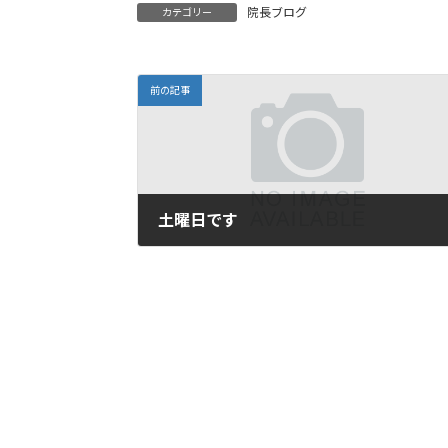
院長ブログ
カテゴリー
前の記事
土曜日です
2008年7月19日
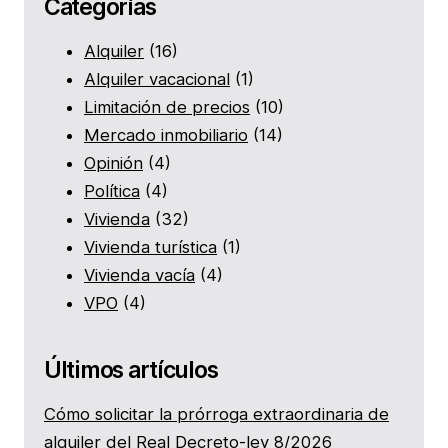
Categorías
Alquiler
(16)
Alquiler vacacional
(1)
Limitación de precios
(10)
Mercado inmobiliario
(14)
Opinión
(4)
Política
(4)
Vivienda
(32)
Vivienda turística
(1)
Vivienda vacía
(4)
VPO
(4)
Últimos artículos
Cómo solicitar la prórroga extraordinaria de
alquiler del Real Decreto-ley 8/2026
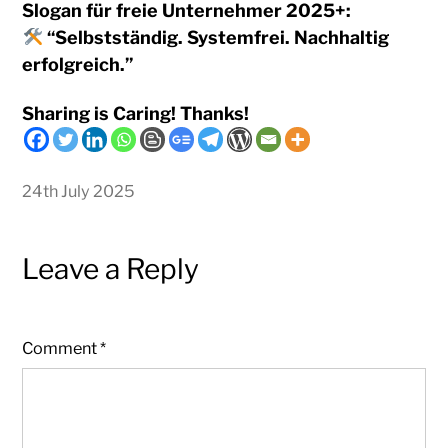
Slogan für freie Unternehmer 2025+:
“Selbstständig. Systemfrei. Nachhaltig
erfolgreich.”
Sharing is Caring! Thanks!
24th July 2025
Leave a Reply
Comment
*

Work instruction: The listing above must be printed again exactly, minus its pictures.

Answer below:
院長ブログ
カテゴリー
前の記事
土曜日です
2008年7月19日
Categorías
Alquiler
(16)
Alquiler vacacional
(1)
Limitación de precios
(10)
Mercado inmobiliario
(14)
Opinión
(4)
Política
(4)
Vivienda
(32)
Vivienda turística
(1)
Vivienda vacía
(4)
VPO
(4)
Últimos artículos
Cómo solicitar la prórroga extraordinaria de
alquiler del Real Decreto-ley 8/2026
Slogan für freie Unternehmer 2025+:
“Selbstständig. Systemfrei. Nachhaltig
erfolgreich.”
Sharing is Caring! Thanks!
24th July 2025
Leave a Reply
Comment
*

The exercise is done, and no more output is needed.